Fabric in the Machine
Cloth simulation is one of the most visually rewarding challenges in computer graphics. From Batman's cape to the flags in Assassin's Creed, every piece of simulated fabric starts as a flat grid of particles connected by invisible springs. The art lies in making these simple connections produce the rich, flowing behavior we associate with real textiles — silk, denim, chainmail each requiring different parameters.
Position-Based Dynamics
Modern cloth engines use Position Based Dynamics (PBD), pioneered by Matthias Muller and collaborators. Instead of computing forces and integrating accelerations, PBD directly moves particles to satisfy constraints — distance constraints prevent stretching, collision constraints prevent penetration, and bend constraints control fold stiffness. The result is a robust, stable simulation that rarely explodes even under extreme conditions.
The Constraint Solver
Each frame, gravity and wind displace the particles. The constraint solver then iterates through every constraint, nudging connected particles toward their rest distance. More iterations mean stiffer cloth but higher CPU cost. Real-time engines typically use 3-8 iterations — enough for convincing fabric without breaking the frame budget. This simulation lets you see how iteration count directly affects cloth behavior.

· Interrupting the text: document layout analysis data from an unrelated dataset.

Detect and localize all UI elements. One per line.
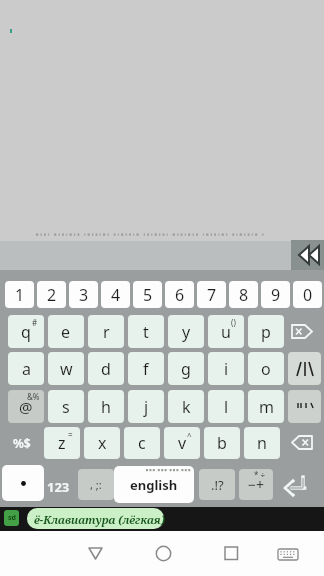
staticText: o xyxy=(261,358,271,380)
button[interactable] xyxy=(282,474,308,498)
button[interactable]: 1 xyxy=(5,281,34,308)
staticText: p xyxy=(261,321,271,343)
button[interactable]: r xyxy=(88,315,124,348)
staticText: f xyxy=(143,358,149,380)
button[interactable]: a xyxy=(8,352,44,385)
button[interactable] xyxy=(88,547,103,560)
button[interactable]: w xyxy=(48,352,84,385)
button[interactable] xyxy=(291,435,313,450)
staticText: 9 xyxy=(271,284,281,306)
button[interactable]: , ;: xyxy=(78,469,114,500)
button[interactable]: e xyxy=(48,315,84,348)
button[interactable] xyxy=(291,324,313,339)
staticText: , ;: xyxy=(90,477,102,492)
staticText: z xyxy=(58,432,66,454)
staticText: b xyxy=(217,432,227,454)
button[interactable] xyxy=(2,465,44,501)
button[interactable] xyxy=(277,548,299,561)
staticText: n xyxy=(257,432,267,454)
staticText: q xyxy=(21,321,31,343)
button[interactable]: 8 xyxy=(229,281,258,308)
staticText: h xyxy=(101,396,111,418)
button[interactable]: x xyxy=(84,427,120,459)
button[interactable]: g xyxy=(168,352,204,385)
staticText: %$ xyxy=(13,435,31,451)
button[interactable]: i xyxy=(208,352,244,385)
button[interactable]: u xyxy=(208,315,244,348)
staticText: 3 xyxy=(79,284,89,306)
staticText: d xyxy=(101,358,111,380)
button[interactable]: @ xyxy=(8,390,44,423)
button[interactable]: s xyxy=(48,390,84,423)
button[interactable]: english xyxy=(114,466,194,503)
button[interactable]: 7 xyxy=(197,281,226,308)
button[interactable]: −+ xyxy=(239,469,273,500)
staticText: w xyxy=(60,358,73,380)
button[interactable]: 5 xyxy=(133,281,162,308)
button[interactable]: 3 xyxy=(69,281,98,308)
staticText: 2 xyxy=(47,284,57,306)
staticText: x xyxy=(98,432,107,454)
button[interactable]: l xyxy=(208,390,244,423)
button[interactable]: o xyxy=(248,352,284,385)
staticText: l xyxy=(224,396,229,418)
button[interactable]: sd xyxy=(4,510,19,526)
staticText: c xyxy=(138,432,146,454)
staticText: g xyxy=(181,358,191,380)
staticText: sd xyxy=(8,513,16,523)
staticText: v xyxy=(178,432,187,454)
staticText: 5 xyxy=(143,284,153,306)
staticText: a xyxy=(22,358,31,380)
staticText: 0 xyxy=(303,284,313,306)
button[interactable]: v xyxy=(164,427,200,459)
staticText: @ xyxy=(19,397,33,417)
staticText: # xyxy=(32,317,38,328)
staticText: 8 xyxy=(239,284,249,306)
button[interactable] xyxy=(224,546,239,561)
button[interactable]: b xyxy=(204,427,240,459)
staticText: () xyxy=(231,317,236,328)
button[interactable]: q xyxy=(8,315,44,348)
staticText: .!? xyxy=(211,476,224,494)
button[interactable]: 0 xyxy=(293,281,322,308)
button[interactable]: n xyxy=(244,427,280,459)
staticText: ^ xyxy=(187,430,192,441)
button[interactable] xyxy=(288,390,321,423)
button[interactable]: 123 xyxy=(47,478,70,496)
button[interactable]: 4 xyxy=(101,281,130,308)
button[interactable]: c xyxy=(124,427,160,459)
button[interactable] xyxy=(288,352,321,385)
button[interactable]: m xyxy=(248,390,284,423)
button[interactable]: 6 xyxy=(165,281,194,308)
button[interactable]: j xyxy=(128,390,164,423)
button[interactable]: y xyxy=(168,315,204,348)
staticText: s xyxy=(62,396,70,418)
button[interactable]: .!? xyxy=(199,469,235,500)
button[interactable]: z xyxy=(44,427,80,459)
staticText: y xyxy=(182,321,191,343)
button[interactable]: p xyxy=(248,315,284,348)
staticText: u xyxy=(221,321,231,343)
button[interactable]: k xyxy=(168,390,204,423)
staticText: t xyxy=(143,321,149,343)
staticText: j xyxy=(144,396,149,418)
staticText: &% xyxy=(27,391,40,402)
button[interactable]: d xyxy=(88,352,124,385)
staticText: english xyxy=(130,476,178,494)
staticText: m xyxy=(259,396,274,418)
button[interactable]: 2 xyxy=(37,281,66,308)
staticText: 4 xyxy=(111,284,121,306)
staticText: 6 xyxy=(175,284,185,306)
button[interactable] xyxy=(155,545,172,562)
button[interactable] xyxy=(291,240,324,270)
button[interactable]: f xyxy=(128,352,164,385)
button[interactable]: 9 xyxy=(261,281,290,308)
button[interactable]: h xyxy=(88,390,124,423)
staticText: = xyxy=(68,429,73,440)
button[interactable]: t xyxy=(128,315,164,348)
staticText: −+ xyxy=(248,475,265,494)
staticText: * ÷ xyxy=(254,469,266,480)
staticText: e xyxy=(61,321,71,343)
staticText: i xyxy=(224,358,229,380)
staticText: k xyxy=(182,396,191,418)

Wind, Collision, and Self-Intersection
Gravity alone produces static draping. Wind transforms cloth into a dynamic, living surface — flags snap, capes billow, curtains flutter. Wind forces are applied per-triangle based on face normal and wind direction, creating aerodynamic lift and drag. Collision detection keeps the cloth from passing through characters and scenery. Self-collision — preventing the cloth from passing through itself — remains one of the hardest problems in real-time graphics.